Using Jupyter with Pipenv

Being vaguely involved in data science tooling means I have some exposure to Jupyter, and this is the setup that I found works for me.

Environment Management

I use Pipenv-- no real reason to use this over Poetry, but I like Pipenv's ability to create a virtualenv elsewhere on the system and I think the API's a little bit cleaner.

Really, as long as it creates a virtualenv and Jupyter can see this virtualenv, it'll be fine.

Make sure you have Pipenv installed, then make a Pipenv environment.

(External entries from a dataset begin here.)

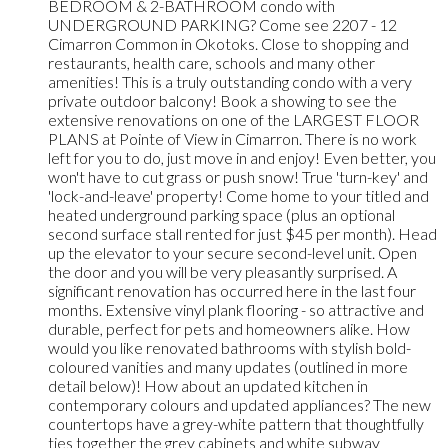
BEDROOM & 2-BATHROOM condo with
UNDERGROUND PARKING? Come see 2207 - 12
Cimarron Common in Okotoks. Close to shopping and
restaurants, health care, schools and many other
amenities! This is a truly outstanding condo with a very
private outdoor balcony! Book a showing to see the
extensive renovations on one of the LARGEST FLOOR
PLANS at Pointe of View in Cimarron. There is no work
left for you to do, just move in and enjoy! Even better, you
won't have to cut grass or push snow! True 'turn-key' and
'lock-and-leave' property! Come home to your titled and
heated underground parking space (plus an optional
second surface stall rented for just $45 per month). Head
up the elevator to your secure second-level unit. Open
the door and you will be very pleasantly surprised. A
significant renovation has occurred here in the last four
months. Extensive vinyl plank flooring - so attractive and
durable, perfect for pets and homeowners alike. How
would you like renovated bathrooms with stylish bold-
coloured vanities and many updates (outlined in more
detail below)! How about an updated kitchen in
contemporary colours and updated appliances? The new
countertops have a grey-white pattern that thoughtfully
ties together the grey cabinets and white subway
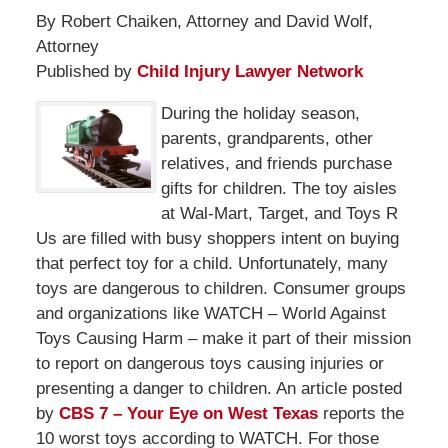
By Robert Chaiken, Attorney and David Wolf,
Attorney
Published by
Child Injury Lawyer Network
During the holiday season,
parents, grandparents, other
relatives, and friends purchase
gifts for children. The toy aisles
at Wal-Mart, Target, and Toys R
Us are filled with busy shoppers intent on buying
that perfect toy for a child. Unfortunately, many
toys are dangerous to children. Consumer groups
and organizations like WATCH – World Against
Toys Causing Harm – make it part of their mission
to report on dangerous toys causing injuries or
presenting a danger to children. An article posted
by
CBS 7 – Your Eye on West Texas
reports the
10 worst toys according to WATCH. For those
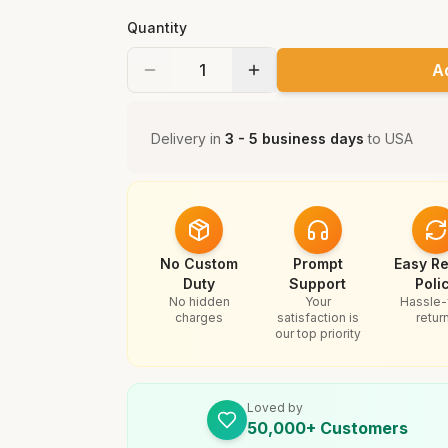
Quantity
A
Delivery in
3 - 5 business days
to
USA
No Custom
Prompt
Easy Re
Duty
Support
Poli
No hidden
Your
Hassle-
charges
satisfaction is
retur
our top priority
Loved by
50,000+ Customers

pipenv --python 3.11        # Create the environment
pipenv install jupyter      # Add jupyter to it
pipenv run jupyter notebook # Spawn a Jupyter server

This approach does create a Jupyter install per project. I think this is fine, it cuts down complexity, and Jupyter isn't that heavy these days. If you want to use a system-wide Jupyter, you can do the following:

# Inside your project folder
cd project-folder/
pipenv install ipykernel

# Add the kernel to the user's ipython kernels
pipenv shell
python3 -m ipykernel install --user --name=<your-venv-name>

# Outside of the shell (deactivate)
jupyter notebook

This should allow your kernel to be used inside the system Jupyter server. I prefer not doing this and keeping it simpler with a Jupyter server inside every data science environment. There are disadvantages here: you can't run more than one project at a time, and you can't share kernels between projects, but I haven't run into those yet.

The Runfile

In keeping with the Runfiles that I use elsewhere, this is a slim one that I use.

#!/usr/bin/env bash
set -euo pipefail

function help(){
cat << EOF
Python Data Science Environment

help    : Display help text
restore : Fetch dependencies
dev     : Spawn a notebook server
EOF
}

function run_restore(){
    pipenv install
}

function run_dev(){
    pipenv run jupyter notebook
}

function main(){
    cmd=${1-restore}
    shift || true
    case "$cmd" in
        help)
            help
            ;;
        restore)
            run_restore
            ;;
        dev)
            run_dev
            ;;
        *)
            echo "no-op $cmd"
            ;;
    esac
}

main "$@"

This allows me to ./run restore to fetch my dependencies and ./run dev to spawn a notebook. Two commands that are shared with other projects to reduce cognitive load. No more "oh, what's that command to run it again?", and if I need a refresher. ./run help tells me everything I need to stand it up again.

Git Gotchas

Add /.ipynb_checkpoints to your .gitignore. They can get pretty large in size and dealing with those is no fun later.
Be careful when committing notebooks because they can contain results from cells. This might be what you want, but running them again changes the notebook and this shows up in the diff. Git shows this as a gigantic JSON mess, and GitHub/GitLab's no better.

In the early stages of your project, make a choice to either include results or not include results. If you choose not to, you can use a tool like nbstripout and a git hook to clean prior to the commit. I'm inclined to not include the results because results should be reproducible on any machine.